Half-Precision Inference¶

By default, vLLM uses Flash Attention, which only supports float16 and bfloat16 but not float32. vLLM does not optimize inference performance for float32.

The throughput using float16 is approximately four times that of float32. ST: using sentence transformers backend vLLM: using vLLM backend X-axis: Throughput (request/s) Y-axis: Latency, Time needed for one step (ms) <- logarithmic scale The curve lower right is better ↘

Note

Format	Bits	Exponent	Fraction
float32	32	8	23
float16	16	5	10
bfloat16	16	8	7

If the model weights are stored in float32:

VLLM uses float16 for inference by default to inference a float32 model, it will keep numerical precision in most cases, for it have retains relatively more Fraction bits. However, due to the smaller Exponent part (only 5 bits), some models (e.g., the Gemma family) may risk producing NaN. VLLM maintains a list models that may cause NaN values and uses bfloat16 for inference by default.
Using bfloat16 for inference avoids NaN risks because its Exponent part matches float32 with 8 bits. However, with only 7 Fraction bits, numerical precision decreases noticeably.
Using float32 for inference incurs no precision loss but is about four times slower than float16/bfloat16.

If model weights are stored in float16 or bfloat16, vLLM defaults to using the original dtype for inference.
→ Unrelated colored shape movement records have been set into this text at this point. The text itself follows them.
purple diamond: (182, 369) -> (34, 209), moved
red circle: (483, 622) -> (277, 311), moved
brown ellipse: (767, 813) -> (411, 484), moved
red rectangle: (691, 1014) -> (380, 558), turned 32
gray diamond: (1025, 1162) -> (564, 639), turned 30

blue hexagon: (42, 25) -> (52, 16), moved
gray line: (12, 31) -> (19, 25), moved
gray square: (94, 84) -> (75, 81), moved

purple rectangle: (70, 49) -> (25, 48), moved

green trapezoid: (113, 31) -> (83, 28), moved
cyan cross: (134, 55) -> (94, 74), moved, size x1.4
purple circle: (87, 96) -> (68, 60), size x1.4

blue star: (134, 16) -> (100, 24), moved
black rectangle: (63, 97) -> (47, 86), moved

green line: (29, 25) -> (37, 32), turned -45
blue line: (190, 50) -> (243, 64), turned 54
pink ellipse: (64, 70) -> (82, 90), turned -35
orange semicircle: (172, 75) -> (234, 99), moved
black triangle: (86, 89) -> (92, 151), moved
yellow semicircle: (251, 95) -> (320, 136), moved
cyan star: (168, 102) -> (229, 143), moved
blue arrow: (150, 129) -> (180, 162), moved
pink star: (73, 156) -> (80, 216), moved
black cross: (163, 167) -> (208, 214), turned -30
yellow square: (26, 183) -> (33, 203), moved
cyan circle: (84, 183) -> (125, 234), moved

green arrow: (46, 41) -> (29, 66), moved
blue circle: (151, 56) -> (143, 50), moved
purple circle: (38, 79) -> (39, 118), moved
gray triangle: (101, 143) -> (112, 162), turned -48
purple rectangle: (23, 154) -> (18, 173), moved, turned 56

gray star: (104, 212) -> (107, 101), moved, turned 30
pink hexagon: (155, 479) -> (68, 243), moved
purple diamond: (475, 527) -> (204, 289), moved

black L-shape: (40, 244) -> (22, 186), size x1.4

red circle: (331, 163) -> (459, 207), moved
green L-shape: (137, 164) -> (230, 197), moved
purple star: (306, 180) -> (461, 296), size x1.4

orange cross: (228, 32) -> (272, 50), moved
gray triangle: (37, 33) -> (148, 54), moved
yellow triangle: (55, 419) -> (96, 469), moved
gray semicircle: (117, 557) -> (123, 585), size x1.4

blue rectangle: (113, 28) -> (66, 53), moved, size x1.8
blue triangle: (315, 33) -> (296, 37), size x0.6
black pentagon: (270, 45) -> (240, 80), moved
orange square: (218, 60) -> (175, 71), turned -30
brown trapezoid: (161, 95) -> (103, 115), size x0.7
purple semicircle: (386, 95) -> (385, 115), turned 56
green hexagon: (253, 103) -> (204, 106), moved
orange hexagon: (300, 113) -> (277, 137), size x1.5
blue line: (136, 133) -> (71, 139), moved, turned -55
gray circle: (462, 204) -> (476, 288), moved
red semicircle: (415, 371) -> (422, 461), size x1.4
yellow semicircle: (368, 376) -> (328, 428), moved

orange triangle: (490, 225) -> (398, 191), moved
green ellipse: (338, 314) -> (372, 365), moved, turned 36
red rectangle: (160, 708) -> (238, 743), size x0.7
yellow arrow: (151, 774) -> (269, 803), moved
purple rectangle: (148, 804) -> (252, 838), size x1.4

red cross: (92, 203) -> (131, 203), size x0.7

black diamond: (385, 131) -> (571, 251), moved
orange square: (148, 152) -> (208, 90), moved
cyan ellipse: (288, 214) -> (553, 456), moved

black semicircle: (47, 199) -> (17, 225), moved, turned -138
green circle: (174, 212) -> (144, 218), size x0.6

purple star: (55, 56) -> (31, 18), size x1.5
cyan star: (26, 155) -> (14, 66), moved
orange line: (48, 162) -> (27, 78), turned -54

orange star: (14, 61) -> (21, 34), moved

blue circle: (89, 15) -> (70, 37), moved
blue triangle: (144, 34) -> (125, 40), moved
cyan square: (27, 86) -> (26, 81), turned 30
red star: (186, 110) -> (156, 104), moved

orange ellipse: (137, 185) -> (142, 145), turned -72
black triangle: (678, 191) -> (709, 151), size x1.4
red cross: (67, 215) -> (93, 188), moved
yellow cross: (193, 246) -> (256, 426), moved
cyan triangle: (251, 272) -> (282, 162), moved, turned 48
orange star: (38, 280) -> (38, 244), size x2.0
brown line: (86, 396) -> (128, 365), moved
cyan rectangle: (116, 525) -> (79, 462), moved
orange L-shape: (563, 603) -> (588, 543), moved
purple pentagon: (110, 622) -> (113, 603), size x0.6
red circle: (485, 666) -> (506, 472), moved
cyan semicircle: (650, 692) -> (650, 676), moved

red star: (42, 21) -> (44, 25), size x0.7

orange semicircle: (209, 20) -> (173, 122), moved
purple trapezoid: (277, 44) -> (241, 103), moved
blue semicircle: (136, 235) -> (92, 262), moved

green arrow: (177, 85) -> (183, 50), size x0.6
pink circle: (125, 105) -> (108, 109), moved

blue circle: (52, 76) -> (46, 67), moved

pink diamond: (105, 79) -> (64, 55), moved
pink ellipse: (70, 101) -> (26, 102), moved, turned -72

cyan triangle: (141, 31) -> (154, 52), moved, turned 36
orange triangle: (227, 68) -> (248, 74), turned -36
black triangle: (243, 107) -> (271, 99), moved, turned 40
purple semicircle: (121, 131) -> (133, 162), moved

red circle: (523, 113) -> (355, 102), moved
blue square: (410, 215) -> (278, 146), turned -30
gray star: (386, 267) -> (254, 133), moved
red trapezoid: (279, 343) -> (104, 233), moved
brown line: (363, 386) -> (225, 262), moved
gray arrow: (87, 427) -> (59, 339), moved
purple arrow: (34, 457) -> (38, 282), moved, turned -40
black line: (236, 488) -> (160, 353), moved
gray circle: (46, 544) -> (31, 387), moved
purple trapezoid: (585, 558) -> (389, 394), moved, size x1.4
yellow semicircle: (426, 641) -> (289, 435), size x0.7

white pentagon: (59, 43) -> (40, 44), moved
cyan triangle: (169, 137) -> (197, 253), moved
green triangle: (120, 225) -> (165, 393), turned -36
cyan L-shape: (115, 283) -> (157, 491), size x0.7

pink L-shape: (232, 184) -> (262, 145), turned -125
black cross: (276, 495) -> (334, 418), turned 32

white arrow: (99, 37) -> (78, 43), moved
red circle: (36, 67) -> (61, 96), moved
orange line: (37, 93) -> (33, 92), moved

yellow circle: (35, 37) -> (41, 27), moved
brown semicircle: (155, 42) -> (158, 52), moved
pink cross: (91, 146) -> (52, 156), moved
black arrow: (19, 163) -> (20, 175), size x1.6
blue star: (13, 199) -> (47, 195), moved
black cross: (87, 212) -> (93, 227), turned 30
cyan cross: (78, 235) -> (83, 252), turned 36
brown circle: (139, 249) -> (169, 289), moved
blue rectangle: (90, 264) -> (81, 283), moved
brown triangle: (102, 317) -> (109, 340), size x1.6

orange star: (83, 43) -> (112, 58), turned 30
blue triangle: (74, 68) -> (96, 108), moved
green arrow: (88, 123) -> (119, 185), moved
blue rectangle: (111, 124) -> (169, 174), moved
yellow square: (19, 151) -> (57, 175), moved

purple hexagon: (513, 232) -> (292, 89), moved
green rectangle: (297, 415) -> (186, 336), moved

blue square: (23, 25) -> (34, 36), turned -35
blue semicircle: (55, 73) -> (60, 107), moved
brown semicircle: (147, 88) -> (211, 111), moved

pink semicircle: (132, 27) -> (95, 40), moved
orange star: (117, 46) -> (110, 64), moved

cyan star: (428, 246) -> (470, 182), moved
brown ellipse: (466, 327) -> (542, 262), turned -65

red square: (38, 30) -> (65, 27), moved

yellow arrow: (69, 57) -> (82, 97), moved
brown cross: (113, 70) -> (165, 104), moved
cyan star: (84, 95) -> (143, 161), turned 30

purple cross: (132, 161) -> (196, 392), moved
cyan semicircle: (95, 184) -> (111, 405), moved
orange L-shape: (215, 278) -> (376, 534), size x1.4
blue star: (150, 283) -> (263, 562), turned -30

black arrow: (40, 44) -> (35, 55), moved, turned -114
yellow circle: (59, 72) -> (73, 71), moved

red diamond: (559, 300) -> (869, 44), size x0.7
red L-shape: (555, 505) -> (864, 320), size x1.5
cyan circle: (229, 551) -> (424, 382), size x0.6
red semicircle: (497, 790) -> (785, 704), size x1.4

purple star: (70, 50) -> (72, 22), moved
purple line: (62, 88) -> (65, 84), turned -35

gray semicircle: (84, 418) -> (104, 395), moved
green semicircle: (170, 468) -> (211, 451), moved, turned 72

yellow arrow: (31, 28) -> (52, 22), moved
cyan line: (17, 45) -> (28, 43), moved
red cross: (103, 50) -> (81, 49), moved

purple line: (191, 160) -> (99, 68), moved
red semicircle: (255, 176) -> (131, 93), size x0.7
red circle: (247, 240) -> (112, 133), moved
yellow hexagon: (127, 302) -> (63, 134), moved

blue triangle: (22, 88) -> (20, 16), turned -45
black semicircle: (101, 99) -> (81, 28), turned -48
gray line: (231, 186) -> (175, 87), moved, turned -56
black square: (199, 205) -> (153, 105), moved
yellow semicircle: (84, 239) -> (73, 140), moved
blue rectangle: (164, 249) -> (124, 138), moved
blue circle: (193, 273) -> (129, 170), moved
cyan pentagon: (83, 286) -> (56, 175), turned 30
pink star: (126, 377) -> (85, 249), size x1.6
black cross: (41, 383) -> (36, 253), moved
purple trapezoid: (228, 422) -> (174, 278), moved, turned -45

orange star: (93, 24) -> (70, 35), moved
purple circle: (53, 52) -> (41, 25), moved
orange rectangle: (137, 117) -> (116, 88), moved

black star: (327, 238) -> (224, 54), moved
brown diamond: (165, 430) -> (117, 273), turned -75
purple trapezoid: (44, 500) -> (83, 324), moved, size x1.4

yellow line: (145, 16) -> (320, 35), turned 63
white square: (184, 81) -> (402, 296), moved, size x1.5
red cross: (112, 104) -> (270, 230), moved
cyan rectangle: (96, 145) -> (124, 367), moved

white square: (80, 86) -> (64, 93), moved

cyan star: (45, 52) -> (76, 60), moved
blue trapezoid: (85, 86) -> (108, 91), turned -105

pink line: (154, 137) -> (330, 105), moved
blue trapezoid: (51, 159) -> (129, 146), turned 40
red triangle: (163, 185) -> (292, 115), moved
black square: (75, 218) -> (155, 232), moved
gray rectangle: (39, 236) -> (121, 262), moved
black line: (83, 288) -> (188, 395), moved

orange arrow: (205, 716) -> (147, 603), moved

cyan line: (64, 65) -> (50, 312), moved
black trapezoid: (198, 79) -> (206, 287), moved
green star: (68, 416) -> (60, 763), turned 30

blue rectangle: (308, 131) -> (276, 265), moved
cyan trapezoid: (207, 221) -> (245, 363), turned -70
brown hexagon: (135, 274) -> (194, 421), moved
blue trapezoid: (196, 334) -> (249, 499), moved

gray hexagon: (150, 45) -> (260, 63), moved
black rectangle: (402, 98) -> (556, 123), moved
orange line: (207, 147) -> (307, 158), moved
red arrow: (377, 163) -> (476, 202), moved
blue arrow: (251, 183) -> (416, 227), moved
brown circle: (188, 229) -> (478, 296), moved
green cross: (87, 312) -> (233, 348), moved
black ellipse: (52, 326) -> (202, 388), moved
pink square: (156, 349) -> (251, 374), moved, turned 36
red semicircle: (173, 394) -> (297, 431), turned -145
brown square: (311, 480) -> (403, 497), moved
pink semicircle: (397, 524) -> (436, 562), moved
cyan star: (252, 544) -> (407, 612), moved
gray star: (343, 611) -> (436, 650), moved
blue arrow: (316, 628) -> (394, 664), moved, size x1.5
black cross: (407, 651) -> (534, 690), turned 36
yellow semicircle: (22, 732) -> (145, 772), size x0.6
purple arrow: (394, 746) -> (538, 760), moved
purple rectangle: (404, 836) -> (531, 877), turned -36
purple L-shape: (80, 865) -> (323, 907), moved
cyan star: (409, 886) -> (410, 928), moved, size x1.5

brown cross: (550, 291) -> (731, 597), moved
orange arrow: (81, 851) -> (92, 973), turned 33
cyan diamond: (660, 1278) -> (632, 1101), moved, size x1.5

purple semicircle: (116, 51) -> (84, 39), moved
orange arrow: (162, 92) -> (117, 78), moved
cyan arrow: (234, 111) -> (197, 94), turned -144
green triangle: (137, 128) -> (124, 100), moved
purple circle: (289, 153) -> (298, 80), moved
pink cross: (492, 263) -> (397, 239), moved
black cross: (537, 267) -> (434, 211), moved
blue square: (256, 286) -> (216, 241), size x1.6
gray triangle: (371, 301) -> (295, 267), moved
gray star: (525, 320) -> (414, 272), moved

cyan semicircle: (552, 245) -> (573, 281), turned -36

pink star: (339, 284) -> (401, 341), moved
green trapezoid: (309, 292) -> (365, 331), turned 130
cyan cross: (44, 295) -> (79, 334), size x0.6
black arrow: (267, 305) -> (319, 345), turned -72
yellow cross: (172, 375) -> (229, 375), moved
Quantization: With the advancement of open-source large models, fine-tuning of larger models for tasks like embedding and reranking is increasing. Exploring quantization methods to accelerate inference and reduce GPU memory usage may become necessary.

Unpadding¶

By default, Sentence Transformers (st) pads all inputs in a batch to the length of the longest one, which is undoubtedly very inefficient. VLLM avoids padding entirely during inference.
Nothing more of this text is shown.